That said, there is the challenge of land prices in the area, located about 20 kilometres north of Drumheller. “I don’t see us growing in size,” Jeff says. “I see us getting better with what we have, getting more efficient and more intensive, growing more with what we do have.”

The farm, planted in wheat, barley and canola, is a no-till, continuous cropping operation. The goal is to push growth on a yield per acre basis by continuing and expanding on the use of strip, plot and field trails. Improving the current field drainage to minimize soil erosion and keeping abreast of new technology are also high on the list.

While there are four generations working the land, it’s not the original homestead. Rick’s grandfather and grandmother left their farm in Napanee, Ont. in 1916 to find new opportunity in the Munson area. Their oldest son, Rod, farmed until 1980. That’s when Rick and Len took over, establishing the operation that the Sharpes work today, while Len’s cousin works the original family quarter section.

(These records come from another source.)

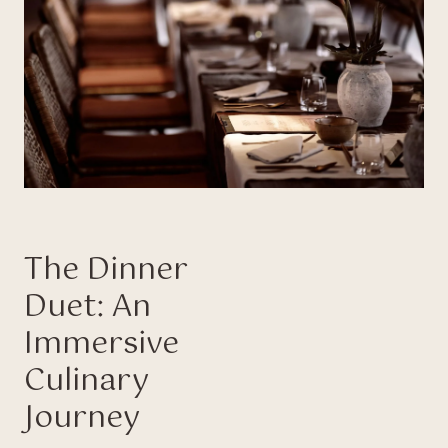
The Dinner
Duet: An
Immersive
Culinary
Journey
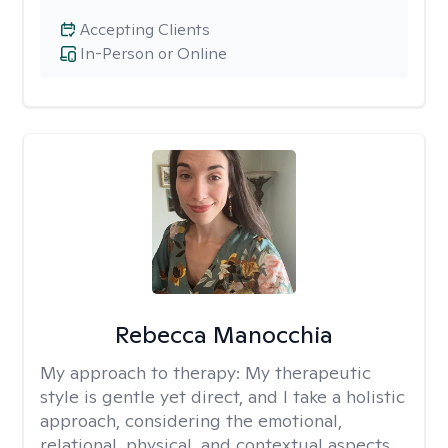
Accepting Clients
In-Person or Online
Rebecca Manocchia
My approach to therapy:
My therapeutic
style is gentle yet direct, and I take a holistic
approach, considering the emotional,
relational, physical, and contextual aspects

Len and his wife, Marg, help with community suppers and fundraising events in the community. Marg was instrumental in establishing the area’s water co-op, a critical service in the rural district. Jeff and his wife, Kim, are also involved in the community. Kim has been involved with the Morrin Figure Skating Club the past six years, while Jeff is an active member of the Morrin District and Ag Society.

And Jeff has been a member of the Munson Fire Department for 16 years, having joined when he was 20.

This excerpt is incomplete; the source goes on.